The 'B' in B-Movie Doesn't Mean Bad: A Rant.

As you can probably tell from just the briefest glance at this blog, I watch a lot of what would commonly be called ‘bad films’. Before we go any further, it should be made clear that this is a misleading and unfair label for these films. Films today tend to break down into depressingly few categories. They are either Big Budget, Independent, ‘Art-house’ or Foreign. Anything else tends to get labelled as bad. What’s even more disappointing is that, in the vast majority of cases ‘independent’, ‘art-house’ and ‘foreign’ often run together. So we’re left with: Big-Budget-Small-Brain-Blockbusters (the kind you eat popcorn with), Arty/Weird/Intellectual/Foreign/Independent (the kind you sip red wine with) and ‘the rest’ (the kind you drink lots of beer with).



This ‘the rest’ category has a bad image nowadays. Once-upon-a-time, in the days of the b-movie, these films were important. They didn’t have the cash of the Hollywood hits, nor the intellectual/pretentious (delete as appropriate) element of the indie/arty/weird/foreign film. No. They were made on tight budgets, with tight time-limits and tight resources. They were made to be enjoyed. This is pulp cinema. Nowadays we associate the term ‘b-movie’ and perhaps even ‘pulp’ with ‘bad’. This is simply not (necessarily) the case.

Compare film to literature. Again, we find the blockbusters (your Dan Browns etc), an appreciation for ‘classics’, an appreciation for the experimental/philosophical/foreign/intellectual but you also find an considerable about (albeit way less than there used to be) of pulp literature. Whilst you might very well want to label Dan Brown as pulp (and are probably correct…), there is a difference. By pulp I’m talking about the books that are churned out at an astonishing rate. The detective stories and murder mysteries that fill shelves in bookshops and libraries and lie discarded on trains, benches and café tables.



These are not high-art. Nevertheless, they are also – to put it simply – not bad. The most essential thing whilst writing genre-fiction to be sold, read and forgotten about is obviously not to be inventive, challenging or weird – that’s not what your readers (or perhaps better, customers) want – but the author is required to at least write a cracking story. It’s got to be exciting. It’s got to be mysterious. It’s got to keep you turning the pages. They might not be books you’d recommend to a friend, see reviewed in the newspaper or ever want to read again, but they should be books that are gripping reads.

The same applies to film, or at least used to.

Most of the films I prefer to watch do not have brilliant special effects. They don’t have exquisite cinematography. They don’t have big name stars neither in front of nor behind the camera. They don’t have challenging dialogue, open-ended ambiguity, subtleties or philosophical concerns. They are simply good fun.
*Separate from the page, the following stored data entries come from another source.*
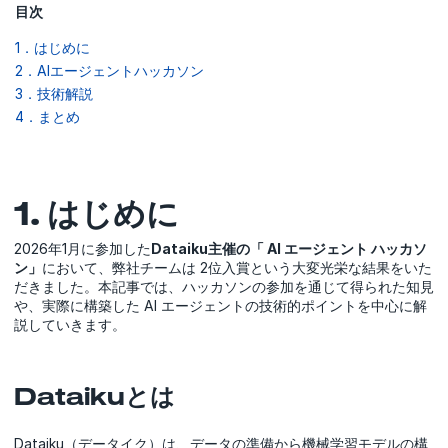
目次
1．はじめに
2．AIエージェントハッカソン
3．技術解説
4．まとめ
1. はじめに
2026年1月に参加した
Dataiku主催の「 AI エージェント ハッカソ
ン」
において、弊社チームは 2位入賞という大変光栄な結果をいた
だきました。本記事では、ハッカソンの参加を通じて得られた知見
や、実際に構築した AI エージェントの技術的ポイントを中心に解
説していきます。
Dataikuとは
Dataiku（データイク）は、データの準備から機械学習モデルの構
Sadly it seems that nowadays many people can’t help but sneer a little at the thought of watching Hammer Horror, Toho Godzilla films or anything that wasn’t made by James Cameron or Michael Bay. At the opposite end of the spectrum there are those that sit and smirk at everyone else, whilst claiming there is no such thing as cinema outside of the masterpieces of Michael Haneke, Kurosawa et al.

What confuses me still more is that we seem perfectly content to watch the same kind of material on TV. We watch hours of detective shows, crime dramas etc, many of which are feature length and produced with no greater budget nor skills than the films we have been content to ignore. Is it simply the element of laziness? Is it just because we can sit down on the sofa, sip our mug of coffee and let it all wash over us? The answer, sadly, is probably yes.